Nesta janela de ver passar os barcos em vidraças,
começo devagar a reescrever o mundo quedo
que é o único que conheço e vivo, sei e de cor vejo.
Ninguém me deu outras formas que não minhas
mas deram-me todos juntos o cerne das palavras.

Reescrevo-me a mim própria sem outra alternativa.
E recordo-me dos outros de fora da vidraça, mudos
mas autores cada um no seu frasear, generosos
quando me reconheciam em muitos anos de vida.
Devedora sou, mesmo dos idos, de exangues vozes

caladas para sempre nos livros em que as lera.
Em tantas vidraças que espelharam caras, olhos
de cada olhar de imagens próprias de cada um.
Estava no longínquo fundo o mar redito, o sol,
os barcos na Barra, que também em vidros estavam.

Passa tu, golfinho, piloto cego, depois cadáver,
que talvez me conduzisse entre os barcos da Barra,
quando o dorso de prata e o gume passavam
nas horas visuais das manhãs de Junho e Julho minhas,
de par em par o olhar aberto ao ar do sol do sal.

Imagens que sempre ficais nestas vidraças,
emprestai vosso vidro e revérbero à luz
do farol extinto, em outras vidas que antes
narravam que eu era já nascida,
quando vos vi, farol, e vos guardei, imagens.

A cor de prata dos vultos é hoje negra, manchas
com a noite embebida, tantas vezes co-substancial.
É assim que a vidraça anoitece diante dos olhos,
diariamente somando anos, minutos indivisos.
Mas, cisco no vidro, pela lei da perspectiva, ponto.

FIAMA HASSE PAIS BRANDÃO

1 Comments:

Anonymous Anónimo said...

Este poema está incompleto. Tal como noutros blogues e sites, que se vão copiando mutuamente. É um dos defeitos da querida "rede": muito do que nela circula não tem garantia...

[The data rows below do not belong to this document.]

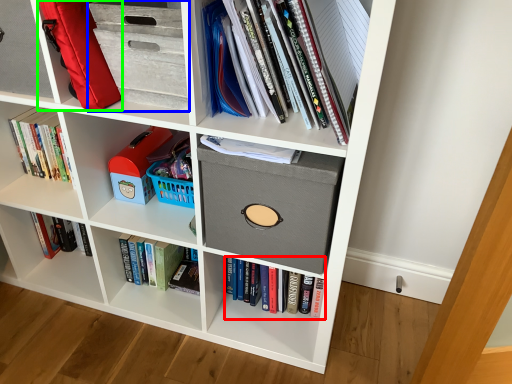 Question: Which is farther away from book (highlighted by a red box)? cabinet (highlighted by a blue box) or luggage (highlighted by a green box)?

Choices:
 (A) cabinet
 (B) luggage

Answer: (B) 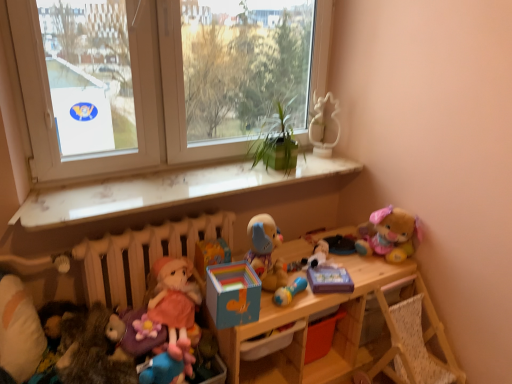 The image size is (512, 384). I want to click on unoccupied region to the right of white paper at upper left, positioned as the 2th window screen in right-to-left order, so click(x=161, y=189). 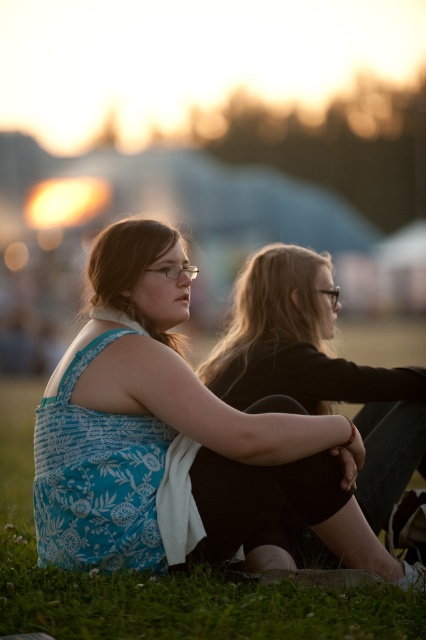 You are a photographer trying to capture a photo of the two people in the scene. You notice the green grass at lower center and the matte black hair at center. Which object is located more to the left in the frame?

The green grass at lower center is positioned more to the left than the matte black hair at center according to the description.

You are a photographer trying to capture a photo of the green grass at lower center and the matte black hair at center. Which object is closer to the camera lens?

The matte black hair at center is closer to the camera lens because the green grass at lower center is positioned under it, indicating it is behind.

You are standing at the center of the image and want to sit down on the green grass at lower center. Which direction should you move to reach it?

The green grass at lower center is located at point (x=161, y=579), so you should move downward and slightly to the right from the center to reach it.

Aí vai o poema completo, como consta do livro "Cenas Vivas", ed. Relógio D'Água, 2000:


Sumário lírico

Nesta janela de ver passar os barcos em vidraças,
começo devagar a reescrever o mundo quedo
que é o único que conheço e vivo, sei e de cor vejo.
Ninguém me deu outras formas que não minhas
mas deram-me todos juntos o cerne das palavras.

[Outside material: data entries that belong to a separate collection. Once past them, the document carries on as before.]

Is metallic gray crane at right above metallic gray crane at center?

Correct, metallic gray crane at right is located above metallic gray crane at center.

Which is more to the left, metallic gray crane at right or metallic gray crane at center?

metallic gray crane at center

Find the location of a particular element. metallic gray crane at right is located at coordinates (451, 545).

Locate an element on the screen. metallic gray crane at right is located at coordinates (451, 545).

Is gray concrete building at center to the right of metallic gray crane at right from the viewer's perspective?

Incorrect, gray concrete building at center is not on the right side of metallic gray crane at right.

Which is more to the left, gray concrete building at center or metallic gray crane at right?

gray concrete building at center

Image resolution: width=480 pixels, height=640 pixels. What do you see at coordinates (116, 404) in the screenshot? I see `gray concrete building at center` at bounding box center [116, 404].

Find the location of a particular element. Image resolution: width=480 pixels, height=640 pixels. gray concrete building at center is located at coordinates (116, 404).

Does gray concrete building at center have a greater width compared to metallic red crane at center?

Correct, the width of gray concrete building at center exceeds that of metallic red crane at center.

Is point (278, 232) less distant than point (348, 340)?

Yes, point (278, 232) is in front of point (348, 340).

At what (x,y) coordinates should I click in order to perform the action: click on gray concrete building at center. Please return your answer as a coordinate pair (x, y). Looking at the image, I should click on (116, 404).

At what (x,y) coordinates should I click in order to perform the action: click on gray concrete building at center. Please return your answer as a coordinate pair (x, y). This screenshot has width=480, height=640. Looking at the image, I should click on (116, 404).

Reescrevo-me a mim própria sem outra alternativa.
E recordo-me dos outros de fora da vidraça, mudos
mas autores cada um do seu frasear, generosos
quando me reconheciam em muitos anos de vida.
Devedora sou, mesmo dos idos, de exangues vozes

caladas para sempre nos livros em que as lera.
Em tantas vidraças que espelharam caras, olhos
de cada olhar de imagens próprias de cada um.
Estava no longínquo fundo o mar redito, o sol,
os barcos na Barra, que também em vidros estavam.

Passa tu, golfinho, piloto cego, depois cadáver,
que talvez me conduzisse entre os barcos da Barra,
quando o dorso de prata e o gume passavam
nas horas visuais das manhãs de Junho e Julho minhas,
de par em par o olhar aberto ao ar do sol do sal.

Imagens que sempre ficais nestas vidraças,
emprestai vosso vidro e revérbero à luz
do farol extinto, em outras vidas que antes
narravam que eu era já nascida,
quando vos vi, farol, e vos guardei, imagens.

A cor de prata dos vultos é hoje negra, manchas
com a noite embebida, tantas vezes co-substancial.
É assim que a vidraça anoitece diante dos olhos,
diariamente somando anos, minutos indivisos.
Mas, cisco no vidro, pela lei da perspectiva, ponto.

Avança pelo estuário, golfinho entre golfinhos,
um, o que passou pelo interior de meu corpo,
menos vasto do que o mar, menos amplo do que o teu,
ó marca preta em vidro tão fosco de impreciso,
fosco de haver nevoeiro e esquecimento e fumos.

Recordo-me, reúno vogais, consoantes, de com a testa estar
na vidraça a murmurá-las, tão similares
em eco, a última, na eufonia de fumos e de bruma.
Último golfinho, afinal, diminuto ou imenso
que lacerou com o triângulo da cauda as brumas.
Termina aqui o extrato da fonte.